Remember the recent story when Thailand’s Finance minister got trapped inside his BMW?

A high-ranking Thai official was forced to crawl out of the shattered windows of his luxury car following an onboard glitch that sealed all exits.

BMW has told CNETAsia that an electronic fault caused the problem, rather than a system crash of the car’s Windows-based central computer, as other reports have speculated.

In Prague, another Brazilian couple was staying at the same hotel we were in. They did one of those fly&lease plans and, as a part of that, had leased a brand-new Renault Mégane:

This is one of those computer-controlled new cars; a complicated dashboard display, no car keys or ignition, everything’s done by a keychain remote control. Very nice while it works…

It seems they drove into the parking lot with headlights on, got out, and turned the car off with the remote. One of them put the remote into a pocket where it presumably pressed again by mistake while they were going away. The result: the car was completely unlocked (including the trunk) and the headlights were turned on again.

In the morning, after checking out of the hotel, the car was completely dead. Nothing worked, all doors and the trunk were open. A helpful camper owner offered to help jump-start the car with the usual jumper cables; after connecting them and running the camper’s motor for several minutes, the Renault worked again, or at least partly; the lights could be turned on and off.

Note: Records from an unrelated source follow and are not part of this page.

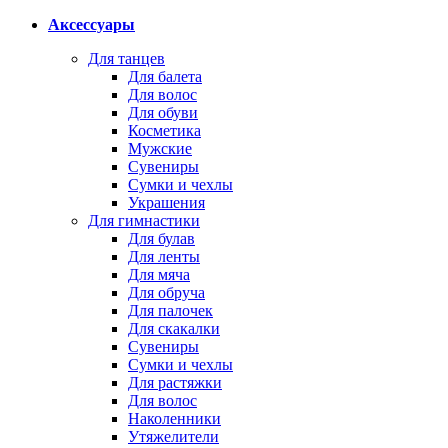
Аксессуары
Для танцев
Для балета
Для волос
Для обуви
Косметика
Мужские
Сувениры
Сумки и чехлы
Украшения
Для гимнастики
Для булав
Для ленты
Для мяча
Для обруча
Для палочек
Для скакалки
Сувениры
Сумки и чехлы
Для растяжки
Для волос
Наколенники
Утяжелители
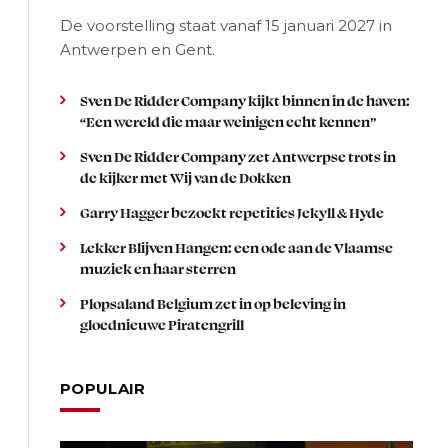
De voorstelling staat vanaf 15 januari 2027 in
Antwerpen en Gent.
Sven De Ridder Company kijkt binnen in de haven:
“Een wereld die maar weinigen echt kennen”
Sven De Ridder Company zet Antwerpse trots in
de kijker met Wij van de Dokken
Garry Hagger bezoekt repetities Jekyll & Hyde
Lekker Blijven Hangen: een ode aan de Vlaamse
muziek en haar sterren
Plopsaland Belgium zet in op beleving in
gloednieuwe Piratengrill
POPULAIR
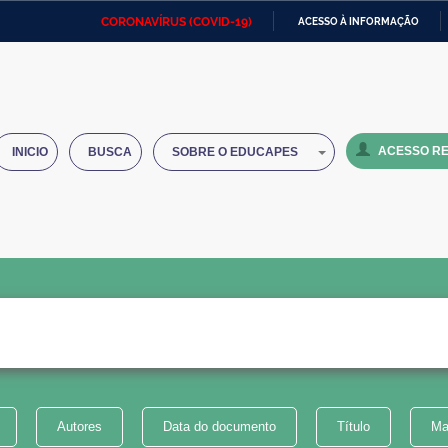
CORONAVÍRUS (COVID-19)
ACESSO À INFORMAÇÃO
Ministério da Defesa
Ministério das Relações
Mini
IR
Exteriores
PARA
O
Ministério da Cidadania
Ministério da Saúde
Mini
CONTEÚDO
ACESSO RE
INICIO
BUSCA
SOBRE O EDUCAPES
Ministério do Desenvolvimento
Controladoria-Geral da União
Minis
Regional
e do
Advocacia-Geral da União
Banco Central do Brasil
Plana
Autores
Data do documento
Título
Ma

However, the doors wouldn’t lock and the car wouldn’t start either; the dashboard kept displaying a message to “Call Service”.

We helped them look through the lease papers and located a service number in France. When we left, they’d already been on hold for over half an hour (at 2 Euros per minute!). Today, they called us and told the rest of the story…

It seems that once they succeeded to get a real live person on the phone in France, things happened very quickly. They said where they were in Prague and in about 45 minutes the local Renault dealer sent a repairman. He installed a new battery and reset the computer. They immediately got into the car and drove all the way into Austria, where they have relatives; they were afraid to turn the car off, so they left it running while tanking or eating. 😆

This turned out to be a wise precaution; after they’d parked the car in their relatives’ garage, the next day it was dead as a doornail again. After yet another visit from the local Renault repairman, everything was finally fixed… but guess if they’ll want another “smart” car again!

This is a very serious issue. Leaving aside the obvious jokes about cars, airplanes and even aircraft carriers running Windows CE, I think that onboard “smart” electronics must be smarter than that. Why didn’t the computer detect that the headlights were on, and turn them off before allowing the battery to run down past the point where the car couldn’t function?